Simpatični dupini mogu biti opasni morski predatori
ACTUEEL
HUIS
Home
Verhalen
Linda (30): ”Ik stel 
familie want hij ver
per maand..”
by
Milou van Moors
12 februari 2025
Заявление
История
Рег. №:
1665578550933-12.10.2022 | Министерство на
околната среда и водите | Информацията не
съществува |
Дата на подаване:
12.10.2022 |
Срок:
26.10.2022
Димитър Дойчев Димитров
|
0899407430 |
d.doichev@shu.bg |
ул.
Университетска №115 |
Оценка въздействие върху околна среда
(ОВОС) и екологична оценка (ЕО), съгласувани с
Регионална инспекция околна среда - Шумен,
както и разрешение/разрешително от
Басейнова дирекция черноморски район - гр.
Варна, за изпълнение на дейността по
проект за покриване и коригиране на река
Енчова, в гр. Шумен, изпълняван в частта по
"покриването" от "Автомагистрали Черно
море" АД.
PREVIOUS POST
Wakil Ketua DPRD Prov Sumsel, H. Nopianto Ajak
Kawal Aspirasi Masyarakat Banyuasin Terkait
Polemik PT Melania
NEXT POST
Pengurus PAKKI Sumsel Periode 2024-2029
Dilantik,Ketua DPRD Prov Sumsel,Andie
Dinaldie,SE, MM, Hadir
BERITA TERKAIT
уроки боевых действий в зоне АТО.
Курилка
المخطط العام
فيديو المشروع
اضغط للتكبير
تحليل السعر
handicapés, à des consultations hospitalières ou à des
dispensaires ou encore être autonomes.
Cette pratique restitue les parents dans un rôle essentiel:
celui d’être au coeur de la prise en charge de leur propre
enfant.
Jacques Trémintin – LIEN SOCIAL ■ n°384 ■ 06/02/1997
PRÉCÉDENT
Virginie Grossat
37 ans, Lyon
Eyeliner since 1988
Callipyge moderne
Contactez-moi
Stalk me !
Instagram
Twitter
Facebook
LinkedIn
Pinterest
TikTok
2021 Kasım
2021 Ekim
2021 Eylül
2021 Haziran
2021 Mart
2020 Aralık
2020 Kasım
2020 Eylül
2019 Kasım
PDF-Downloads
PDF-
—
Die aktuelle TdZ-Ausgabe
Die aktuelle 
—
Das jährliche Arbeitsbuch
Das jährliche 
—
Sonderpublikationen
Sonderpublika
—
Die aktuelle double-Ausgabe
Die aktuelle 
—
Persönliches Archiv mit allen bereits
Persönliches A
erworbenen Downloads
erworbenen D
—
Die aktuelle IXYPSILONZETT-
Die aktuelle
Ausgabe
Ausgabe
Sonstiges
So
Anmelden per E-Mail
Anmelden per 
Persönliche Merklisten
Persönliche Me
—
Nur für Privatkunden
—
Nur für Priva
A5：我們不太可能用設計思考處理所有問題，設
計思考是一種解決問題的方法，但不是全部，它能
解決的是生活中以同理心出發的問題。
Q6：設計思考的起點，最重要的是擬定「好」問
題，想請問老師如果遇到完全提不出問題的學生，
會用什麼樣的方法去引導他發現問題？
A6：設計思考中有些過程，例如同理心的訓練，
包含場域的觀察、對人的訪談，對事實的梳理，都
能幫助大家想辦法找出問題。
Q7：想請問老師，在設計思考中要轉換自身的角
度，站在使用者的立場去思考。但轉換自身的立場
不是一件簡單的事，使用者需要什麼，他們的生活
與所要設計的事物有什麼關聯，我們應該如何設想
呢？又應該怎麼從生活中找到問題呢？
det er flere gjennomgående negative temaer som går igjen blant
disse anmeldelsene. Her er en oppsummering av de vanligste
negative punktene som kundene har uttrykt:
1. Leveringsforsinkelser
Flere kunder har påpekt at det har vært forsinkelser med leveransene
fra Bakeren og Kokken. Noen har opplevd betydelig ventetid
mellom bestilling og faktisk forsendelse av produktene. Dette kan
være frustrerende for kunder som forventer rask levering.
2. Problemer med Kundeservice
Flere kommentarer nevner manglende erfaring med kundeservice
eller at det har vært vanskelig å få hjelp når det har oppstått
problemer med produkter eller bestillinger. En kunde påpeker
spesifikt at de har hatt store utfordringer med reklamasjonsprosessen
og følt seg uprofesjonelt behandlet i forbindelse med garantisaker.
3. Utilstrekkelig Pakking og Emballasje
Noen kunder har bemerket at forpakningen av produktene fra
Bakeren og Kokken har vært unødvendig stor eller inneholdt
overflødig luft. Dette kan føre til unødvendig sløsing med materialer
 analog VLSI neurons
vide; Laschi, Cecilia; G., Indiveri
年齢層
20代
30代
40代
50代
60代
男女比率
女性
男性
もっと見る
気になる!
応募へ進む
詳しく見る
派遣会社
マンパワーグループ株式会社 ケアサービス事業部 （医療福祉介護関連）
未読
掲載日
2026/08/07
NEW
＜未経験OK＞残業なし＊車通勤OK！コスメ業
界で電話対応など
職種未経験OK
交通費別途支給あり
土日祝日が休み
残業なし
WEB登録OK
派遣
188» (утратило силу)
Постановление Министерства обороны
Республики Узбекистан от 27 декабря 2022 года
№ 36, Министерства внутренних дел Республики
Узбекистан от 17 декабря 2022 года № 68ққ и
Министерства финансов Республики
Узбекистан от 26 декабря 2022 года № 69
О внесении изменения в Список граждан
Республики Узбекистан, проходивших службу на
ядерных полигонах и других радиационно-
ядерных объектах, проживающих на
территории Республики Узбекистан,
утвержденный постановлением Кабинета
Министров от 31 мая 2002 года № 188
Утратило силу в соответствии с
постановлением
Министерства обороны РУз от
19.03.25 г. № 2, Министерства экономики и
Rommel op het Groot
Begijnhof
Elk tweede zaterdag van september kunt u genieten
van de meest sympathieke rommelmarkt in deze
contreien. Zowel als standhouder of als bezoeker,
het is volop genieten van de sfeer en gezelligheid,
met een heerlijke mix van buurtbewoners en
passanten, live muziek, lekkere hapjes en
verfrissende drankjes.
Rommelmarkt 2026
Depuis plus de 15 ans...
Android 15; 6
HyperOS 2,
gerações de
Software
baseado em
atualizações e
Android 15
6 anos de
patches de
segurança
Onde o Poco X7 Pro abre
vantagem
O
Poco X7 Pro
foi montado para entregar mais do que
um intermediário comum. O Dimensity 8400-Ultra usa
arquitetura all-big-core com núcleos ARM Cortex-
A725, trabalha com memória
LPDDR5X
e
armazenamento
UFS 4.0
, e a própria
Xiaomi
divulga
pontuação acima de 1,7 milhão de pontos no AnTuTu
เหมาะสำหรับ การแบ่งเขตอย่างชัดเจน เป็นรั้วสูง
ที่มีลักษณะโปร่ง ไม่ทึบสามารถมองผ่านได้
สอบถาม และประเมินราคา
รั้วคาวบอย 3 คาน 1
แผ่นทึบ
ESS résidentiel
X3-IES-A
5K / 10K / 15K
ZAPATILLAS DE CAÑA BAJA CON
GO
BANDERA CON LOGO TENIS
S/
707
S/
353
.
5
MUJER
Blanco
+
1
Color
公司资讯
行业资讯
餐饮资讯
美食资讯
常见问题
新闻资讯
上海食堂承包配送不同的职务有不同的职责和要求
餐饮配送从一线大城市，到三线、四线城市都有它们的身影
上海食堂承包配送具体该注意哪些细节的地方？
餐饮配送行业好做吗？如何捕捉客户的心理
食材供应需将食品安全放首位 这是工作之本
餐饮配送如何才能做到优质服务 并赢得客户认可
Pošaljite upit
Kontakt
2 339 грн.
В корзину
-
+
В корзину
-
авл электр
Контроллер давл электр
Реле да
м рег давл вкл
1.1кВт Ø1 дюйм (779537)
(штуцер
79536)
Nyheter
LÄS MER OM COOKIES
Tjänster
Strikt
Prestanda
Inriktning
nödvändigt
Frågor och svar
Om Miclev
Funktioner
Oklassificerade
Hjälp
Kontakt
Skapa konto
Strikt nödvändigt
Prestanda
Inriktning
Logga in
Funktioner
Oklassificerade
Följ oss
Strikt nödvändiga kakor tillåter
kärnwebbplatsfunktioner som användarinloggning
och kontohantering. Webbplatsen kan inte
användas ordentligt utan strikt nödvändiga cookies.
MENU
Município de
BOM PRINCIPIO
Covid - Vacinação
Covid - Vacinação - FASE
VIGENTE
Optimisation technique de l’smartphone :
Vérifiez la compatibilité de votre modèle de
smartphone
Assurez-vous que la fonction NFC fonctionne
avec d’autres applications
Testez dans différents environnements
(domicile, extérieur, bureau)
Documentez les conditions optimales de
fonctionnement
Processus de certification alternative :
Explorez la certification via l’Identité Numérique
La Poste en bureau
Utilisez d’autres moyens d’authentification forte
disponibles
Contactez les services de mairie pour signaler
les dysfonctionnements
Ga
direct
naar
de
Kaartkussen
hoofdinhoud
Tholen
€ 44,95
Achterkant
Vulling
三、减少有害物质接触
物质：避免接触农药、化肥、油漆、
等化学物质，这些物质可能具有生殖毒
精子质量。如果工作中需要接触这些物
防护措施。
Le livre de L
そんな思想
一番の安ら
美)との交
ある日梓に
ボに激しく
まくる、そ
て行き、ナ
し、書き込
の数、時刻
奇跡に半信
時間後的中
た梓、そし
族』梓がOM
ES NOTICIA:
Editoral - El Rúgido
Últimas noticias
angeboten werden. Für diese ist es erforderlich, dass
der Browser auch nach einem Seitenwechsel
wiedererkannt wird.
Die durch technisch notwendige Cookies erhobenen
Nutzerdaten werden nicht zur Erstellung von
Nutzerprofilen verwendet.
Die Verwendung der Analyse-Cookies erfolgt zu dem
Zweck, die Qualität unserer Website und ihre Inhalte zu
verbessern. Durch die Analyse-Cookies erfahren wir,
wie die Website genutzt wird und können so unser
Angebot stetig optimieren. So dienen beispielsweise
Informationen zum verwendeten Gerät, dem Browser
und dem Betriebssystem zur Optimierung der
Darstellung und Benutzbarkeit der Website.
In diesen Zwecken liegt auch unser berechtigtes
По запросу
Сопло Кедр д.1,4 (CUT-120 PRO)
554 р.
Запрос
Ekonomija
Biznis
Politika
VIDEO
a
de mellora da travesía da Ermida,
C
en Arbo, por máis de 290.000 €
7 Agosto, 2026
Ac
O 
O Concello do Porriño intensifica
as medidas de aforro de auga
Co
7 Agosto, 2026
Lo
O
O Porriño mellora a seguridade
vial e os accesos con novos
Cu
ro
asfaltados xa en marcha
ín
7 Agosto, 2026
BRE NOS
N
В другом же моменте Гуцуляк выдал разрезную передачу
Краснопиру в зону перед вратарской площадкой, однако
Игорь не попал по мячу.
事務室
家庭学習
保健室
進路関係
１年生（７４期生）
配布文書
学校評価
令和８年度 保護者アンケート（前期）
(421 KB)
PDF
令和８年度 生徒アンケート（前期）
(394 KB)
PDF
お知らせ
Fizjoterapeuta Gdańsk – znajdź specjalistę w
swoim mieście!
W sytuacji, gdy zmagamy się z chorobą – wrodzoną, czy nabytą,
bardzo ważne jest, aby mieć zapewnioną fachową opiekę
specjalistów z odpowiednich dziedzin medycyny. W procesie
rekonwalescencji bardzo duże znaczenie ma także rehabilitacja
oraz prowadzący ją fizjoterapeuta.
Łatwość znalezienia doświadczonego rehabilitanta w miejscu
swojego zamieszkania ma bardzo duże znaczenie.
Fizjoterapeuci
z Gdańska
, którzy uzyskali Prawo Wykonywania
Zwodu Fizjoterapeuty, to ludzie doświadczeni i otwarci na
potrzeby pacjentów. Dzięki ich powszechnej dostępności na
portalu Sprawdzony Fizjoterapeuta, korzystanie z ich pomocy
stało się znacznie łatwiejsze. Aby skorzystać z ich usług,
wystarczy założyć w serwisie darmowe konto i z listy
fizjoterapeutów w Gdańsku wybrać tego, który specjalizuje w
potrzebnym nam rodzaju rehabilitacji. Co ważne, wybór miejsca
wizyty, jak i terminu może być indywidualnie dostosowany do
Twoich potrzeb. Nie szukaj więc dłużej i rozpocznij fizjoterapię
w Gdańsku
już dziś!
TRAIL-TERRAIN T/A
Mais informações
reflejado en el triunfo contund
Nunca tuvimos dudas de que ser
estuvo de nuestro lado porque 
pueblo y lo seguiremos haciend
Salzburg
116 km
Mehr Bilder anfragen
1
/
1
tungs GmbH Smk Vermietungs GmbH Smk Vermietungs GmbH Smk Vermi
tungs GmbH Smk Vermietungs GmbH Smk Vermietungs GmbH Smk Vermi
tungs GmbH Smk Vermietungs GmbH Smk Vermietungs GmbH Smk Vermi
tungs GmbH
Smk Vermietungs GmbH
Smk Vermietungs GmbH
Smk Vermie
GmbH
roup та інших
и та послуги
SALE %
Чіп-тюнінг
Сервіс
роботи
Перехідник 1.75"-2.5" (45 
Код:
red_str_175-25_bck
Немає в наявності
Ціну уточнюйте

━━━━━━━━━━━━━━━━━━━━

> **Activity**
Taking the lines of the listing one by one, count those that contain "Bakeren", and answer with the number only.

> **Response area**
2